Fig. 1: On-chip micro-vascularization enabled by soft microfluidics.
From: Large-scale perfused tissues via synthetic 3D soft microfluidics

a 3D printed tissue culture chip designed for eight multiplexed 3D soft microfluidic capillary grids. Inset: microfluidic capillary grid fabricated on a plastic baseplate and diagram of working principle. b Microfluidic capillary grid (left) and close up image of the same grid showing individual hydrogel capillaries (right). The manufacturing process generates capillary grids with about 90% success rate, as assessed over more than one hundred produced devices. c Microvessel 3D printing of microfluidic grid using high-resolution 2-photon stereo-lithography with non-swelling photo-polymerizable hydrogel precursors enables reproduction of features as small as 10 µm. Printed examples demonstrate an array of cylinders of various outer diameters (top row) and wall thickness (columns) - units in µm. d CAD image of microfluidic grid (left) with capillaries shown in red and the structural components shown in gray.
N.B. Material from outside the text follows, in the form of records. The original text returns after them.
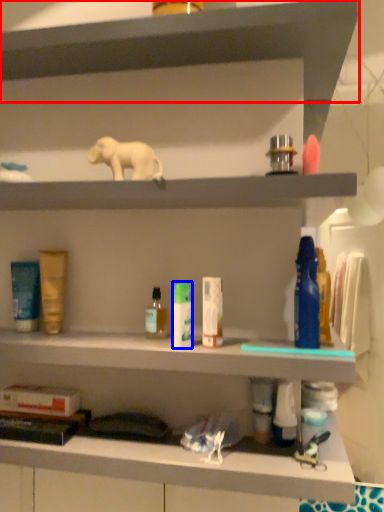 Question: Among these objects, which one is farthest to the camera, shelf (highlighted by a red box) or toiletry (highlighted by a blue box)?

Choices:
 (A) shelf
 (B) toiletry

Answer: (B) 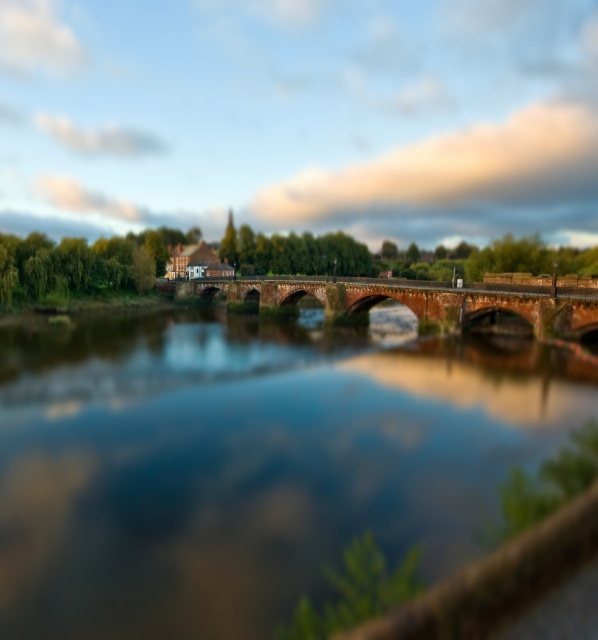 You are standing on the riverside and want to cross the river. There are two bridges in front of you, the brown stone bridge at center and the red brick bridge at center. Which bridge should you approach first?

You should approach the brown stone bridge at center first because it is closer to you than the red brick bridge at center.

You are standing on a path near the riverside and want to cross the river to reach the other side. The brown stone bridge at center is the only path available. Considering your height is 5 feet 6 inches, will you be able to walk under the bridge without hitting your head?

The brown stone bridge at center is 36.64 feet away from viewer. The height of the bridge is not provided, so it is impossible to determine if you can walk under it without hitting your head.

Based on the photo, you are an architect examining the riverside scene. You notice two bridges at the center of the image. Which bridge is shorter in height between the brown stone bridge at center and the red brick bridge at center?

The brown stone bridge at center is shorter in height compared to the red brick bridge at center. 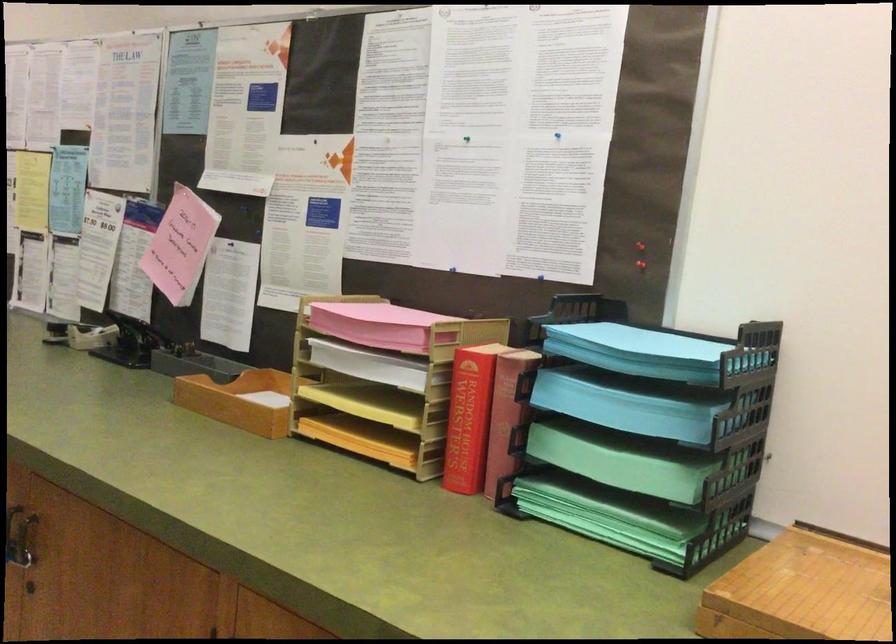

The edge of the structure makes up a “basket” that can be filled (right) with cell aggregates (spheroids) which merge and produce a solid tissue incorporating hydrogel capillaries. e Hydrogel capillaries are readily permeable. 25 µM of fluorescein, perfused through the microfluidic grid embedded in Matrigel, across the capillary walls and saturates the gel within several minutes. Color scale represents the range of fluorescein concentrations from 0 to 25 µM. f Process of tissue generation. Photograph of an empty capillary grid with 200 µl pipette tip visible above the grid (left, scale bar 500 µm), close up image of the grid seeded with hPSC spheroids (middle, scale bar 250 µm) manually dispensed from the pipette shown on the left image, image of the spheroids (right, scale bar 250 µm) fused into a solid tissue after 24–36 h of culturing on chip. The top row schematically represents the same process, where spheroids and the resulting tissue are shown in blue.